Shares in the offering will be offered to the Bank’s eligible depositors as of December 31, 2008, tax-qualified employee benefit plans and to the Bank’s local community members, borrowers as of December 31, 2009 and current shareholders as of the voting record date.
The conversion and the offering are subject to approval by the Company’s shareholders (including a vote of shareholders other than MHC), the depositors of the Bank and the Office of Thrift Supervision.
Special meetings of the Company’s shareholders and depositors of the Bank will be held to approve the Plan of Conversion; it is anticipated that those meetings will be held at the end of the second quarter of 2010. A prospectus or proxy statement-prospectus, as applicable, and other proxy materials containing detailed information relating to the conversion and the offering and business and financial information about the Company will be sent to shareholders of the Company and depositors of the Bank prior to the special meetings.
The reorganization and offering will have no impact on the normal business operations of the Bank and will not affect the terms or conditions of any deposit or loan accounts held by customers. Deposit accounts will continue to be insured by the Federal Deposit Insurance Company to the full extent allowed by the law.
The Company also announced today that it has declared a quarterly cash dividend of $0.075 per share on the Company’s common stock. The dividend will be payable to stockholders of record as of March 5, 2010 and will be paid on March 19, 2010.
About the Company
Oritani Financial Corp. is the holding company for Oritani Bank, a New Jersey state chartered bank offering a full range of retail and commercial loan and deposit products. Oritani Bank is dedicated to providing exceptional personal service to its individual and business customers. The Bank currently operates its main office and 21 full service branches in the New Jersey Counties of Bergen, Hudson and Passaic. For additional information about Oritani Bank, please visit www.oritani.com.
Forward-Looking Statements
Certain statements contained in this release are “forward-looking statements” within the meaning of Section 27A of the Securities Act of 1933 and Section 21E of the Securities Exchange Act of 1934. Such forward-looking statements may be identified by reference to a future period or periods, or by the use of forward-looking terminology, such as “may,” “will,” “believe,” “expect,” “estimate,” “anticipate,” “continue,” or similar terms or variations on those terms, or the negative of those terms. Forward-looking statements are subject to numerous risks and uncertainties, including, but not limited to, those related to the economic environment, particularly in the market areas in which the Company operates, competitive products and pricing, fiscal and monetary policies of the U.S. Government, changes in government regulations affecting financial institutions, including regulatory fees and capital requirements, changes in prevailing interest rates, acquisitions and the integration of acquired businesses, credit risk management, asset-liability management, the financial and securities markets and the availability of and costs associated with sources of liquidity.

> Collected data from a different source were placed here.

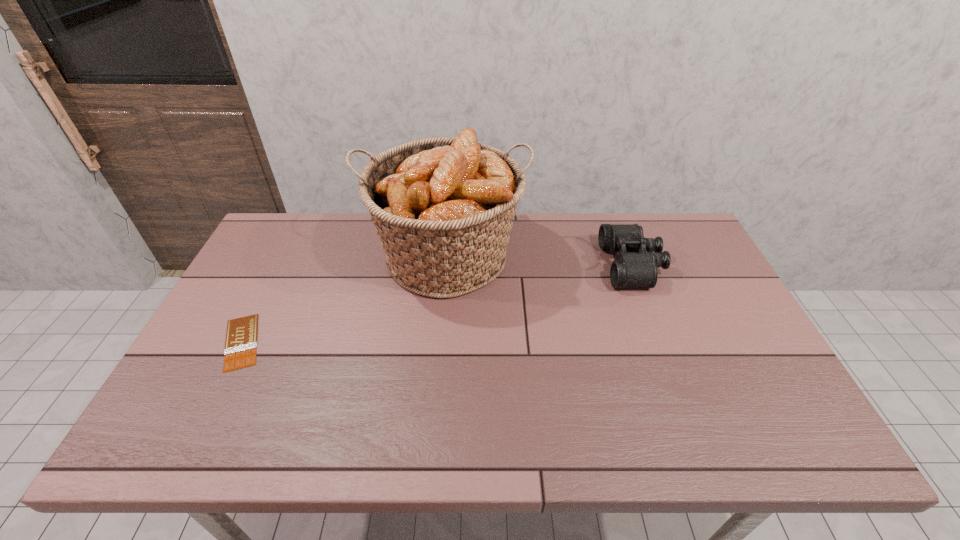 Where is `basket`? The width and height of the screenshot is (960, 540). basket is located at coordinates (443, 208).

What are the coordinates of `the second object from right to left` in the screenshot? It's located at (443, 208).

Identify the location of the second shortest object. The height and width of the screenshot is (540, 960). (635, 265).

Where is `binoculars`? This screenshot has width=960, height=540. binoculars is located at coordinates (635, 265).

The image size is (960, 540). What are the coordinates of `the shortest object` in the screenshot? It's located at (240, 351).

Locate an element on the screen. the nearest object is located at coordinates (240, 351).

Identify the location of free space located 0.340m on the front of the tallest object. (432, 420).

Find the location of `free region located at the eyepieces of the second shortest object`. free region located at the eyepieces of the second shortest object is located at coordinates (506, 265).

At what (x,y) coordinates should I click in order to perform the action: click on vacant area situated 0.400m at the eyepieces of the second shortest object. Please return your answer as a coordinate pair (x, y). This screenshot has width=960, height=540. Looking at the image, I should click on (478, 265).

The image size is (960, 540). Identify the location of blank area located at the eyepieces of the second shortest object. (493, 265).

The Company wishes to caution readers not to place undue reliance on any such forward-looking statements, which speak only as of the date made. The Company wishes to advise readers that the factors listed above could affect the Company’s financial performance and could cause the Company’s actual results for future periods to differ materially from any opinions or statements expressed with respect to future periods in any current statements. The Company does not undertake and specifically declines any obligation to publicly release the result of any revisions, which may be made to any forward-looking statements to reflect events or circumstances after the date of such statements or to reflect the occurrence of anticipated or unanticipated events.
This release is neither an offer to sell nor a solicitation of an offer to buy common stock. The offer is made only by the prospectus when accompanied by a stock order form. The shares of common stock of the Company are not savings accounts or savings deposits, which may lose value and are not insured by the Federal Deposit Insurance Corporation or any other government agency.